» **Required action**
Each line below that carries the string "cookie" must appear in the answer.

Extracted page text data

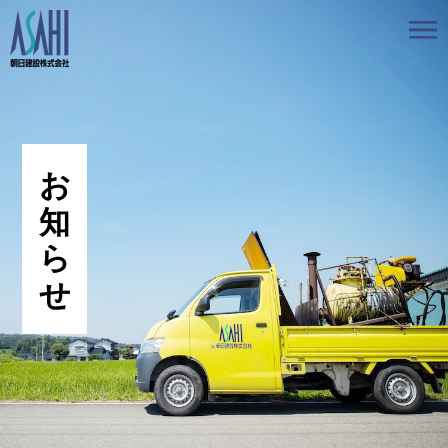
トップ
私たちの想いと強み
事業案内
会社情報
採用情報
お知らせ
BLOG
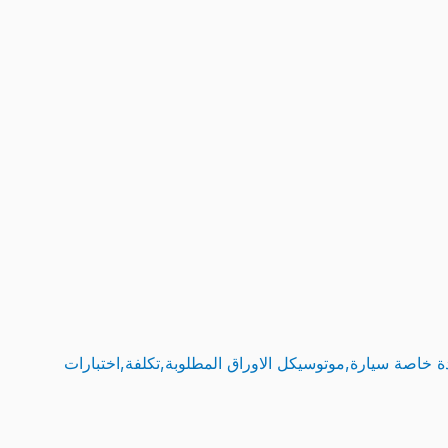
 خاصة سيارة,موتوسيكل الاوراق المطلوبة,تكلفة,اختبارات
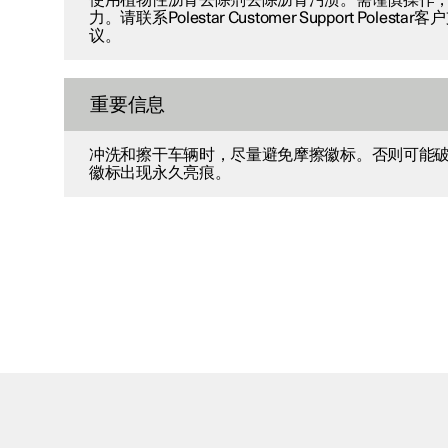
力。请联系Polestar Customer Support Poles
议。
重要信息
冲洗和擦干车辆时，尽量避免摩擦徽标。否则可能
徽标出现永久亮痕。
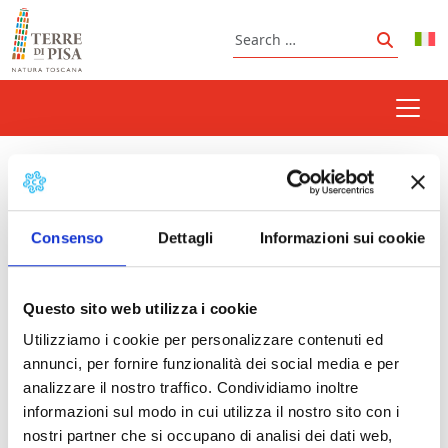
Skip to content
Search
Search
oasi di santa luce
Consenso
Dettagli
Informazioni sui cookie
Prossimi eventi
Questo sito web utilizza i cookie
Guided tours in the Nature Reserve "Lago Santa
Utilizziamo i cookie per personalizzare contenuti ed
Luce"
- 16/08/2026 - 20/09/2026 - 18:30 - 20:30
annunci, per fornire funzionalità dei social media e per
Eurobirdwatch | Terre di Pisa
- 03/10/2026 -
analizzare il nostro traffico. Condividiamo inoltre
04/10/2026 - Tutto il giorno
informazioni sul modo in cui utilizza il nostro sito con i
nostri partner che si occupano di analisi dei dati web,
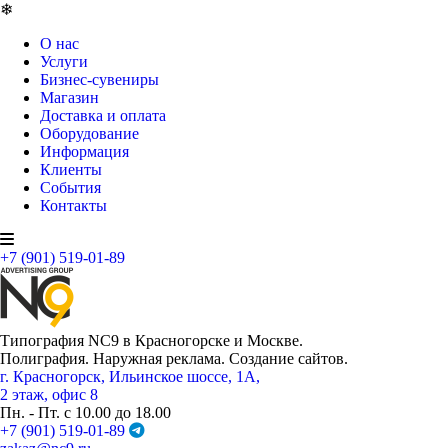
❄
О нас
Услуги
Бизнес-сувениры
Магазин
Доставка и оплата
Оборудование
Информация
Клиенты
События
Контакты
+7 (901) 519-01-89
Типография NC9 в Красногорске и Москве.
Полиграфия. Наружная реклама. Создание сайтов.
г. Красногорск, Ильинское шоссе, 1А,
2 этаж, офис 8
Пн. - Пт. с 10.00 до 18.00
+7 (901) 519-01-89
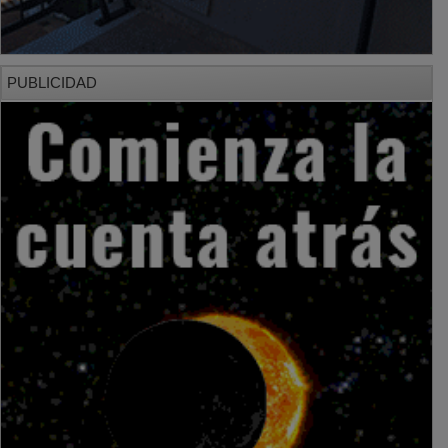
PUBLICIDAD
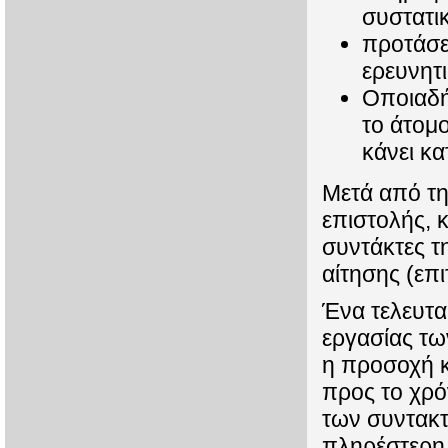
συστατι
προτάσει
ερευνητ
Οποιαδή
το άτομ
κάνει κ
Μετά από τη
επιστολής, 
συντάκτες τ
αίτησης (επι
Ένα τελευταί
εργασίας τω
η προσοχή κ
προς το χρό
των συντακτ
πληρέστερη,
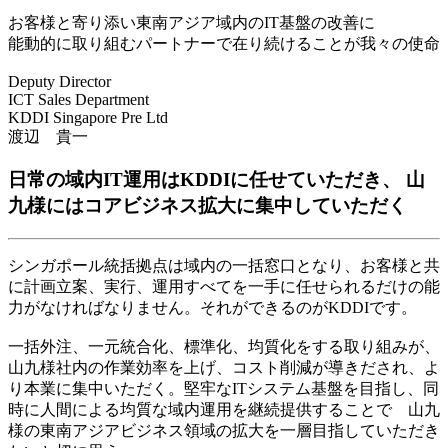
お客様と寄り添い東南アジア域内のIT基盤の改善に
能動的に取り組むパートナーで在り続けることが我々の使命
Deputy Director
ICT Sales Department
KDDI Singapore Pre Ltd
渡辺 貴一
日常の域内IT運用はKDDIに任せていただき、 山
九様にはコアビジネス拡大に集中していただく
シンガポール統括拠点は域内の一括窓口となり、お客様と共
に計画立案、実行、運用すべてを一手に任せられるだけの能
力がなければなりません。それができるのがKDDIです。
一括外注、一元統合化、標準化、均質化をする取り組みが、
山九様社内の作業効率を上げ、コスト削減が導きだされ、よ
り本業に集中いただく。堅牢なITシステム基盤を目指し、同
時に人間による均質な域内運用を継続提供することで 山九
様の東南アジアビジネス領域の拡大を一層目指していただき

» **Solution**
Informazioni sui cookie
Questo sito web utilizza i cookie
Utilizziamo i cookie per personalizzare contenuti ed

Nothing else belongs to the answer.